Sen. Jack Reed (D-R.I.), ranking member of the Senate Armed Forces Committee, demanded a report by the Pentagon summarizing total war costs of Operation Epic Fury, or the Donald Trump administration and Israel’s combat operations in Iran.
“I will not support a blank check for this war of choice,” Reed said on the Senate floor March 11.
Reed sent a letter to Secretary of Defense Pete Hegseth to “share” his “deep concerns” on the war against Iran, mainly that the operation was launched without “gaining the consent of Congress,” but also that “the Department has not yet told Congress” the cost estimates for the operation. He asked Hegseth when he plans to submit a request to Congress for supplemental funding, “as this operation was not included in the Fiscal Year 2026 budget?”
“What are President Trump’s objectives? I have listened carefully to this administration, and their rationale has shifted constantly — from protecting Iranian protesters, to eliminating Iran’s nuclear program, to destroying its ballistic missile arsenal, to what now appears to be regime change,” Reed continued on the Senate floor. “President Trump declared last week that he wants no less than unconditional surrender and he should have a role in choosing Iran’s next leader. Those comments reveal a stunning failure to understand Iran and its history.”

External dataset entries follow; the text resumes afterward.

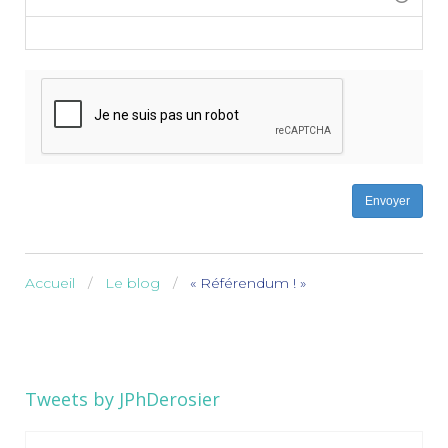
-
-
-
-
-
-
Envoyer
Accueil
Le blog
« Référendum ! »
Tweets by JPhDerosier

Sen. Chris Murphy (D-Conn.) said similarly on X last week after a classified briefing on Epic Fury, calling the administration’s goals “incoherent and incomplete.”
Defense Secretary Pete Hegseth, in a media briefing Thursday, acknowledged the Pentagon could potentially ask Congress for $200 billion in supplemental funding to support the ongoing operation against Iran and replenish munitions used in the strike campaign, while noting the final requested figure “could move.”
Reed also addressed the “speculation” that there would be a special forces operation to seize Iran’s enriched uranium. “This would be exceedingly difficult and would require deploying hundreds of our forces deep into Iran at great peril,” he said. “Even if successful, such an operation would not change the government of Iran and, although dealing a serious setback to the Iranian nuclear program, would likely harden the fanatical approach of the IRGC [Islamic Revolutionary Guard Corps].”
Reed also said “destroying Iran without a credible post-war plan” could “ironically” convince the regime that “acquiring a nuclear weapon is the ultimate path to avoiding President Trump’s unpredictable wrath.”
“I do not minimize the genuine threat that Iran’s nuclear program and missile arsenal represent to the United States and our allies,” Reed said. “The day the Iranian regime is replaced by a government that genuinely serves the Iranian people will be a good day for the world,But recall that President Trump ripped up the Joint Comprehensive Plan of Action — a real diplomatic framework that was constraining Iran’s nuclear ambitions. He refused to negotiate a replacement.”
Reed added that just last month, “the Omani Foreign Minister, who served as a key intermediary between Washington and Tehran, reported that there had been significant progress in the ongoing negotiations just before these strikes began. The President broke the diplomatic solution and is now trying to bomb his way out of a crisis of his own making.”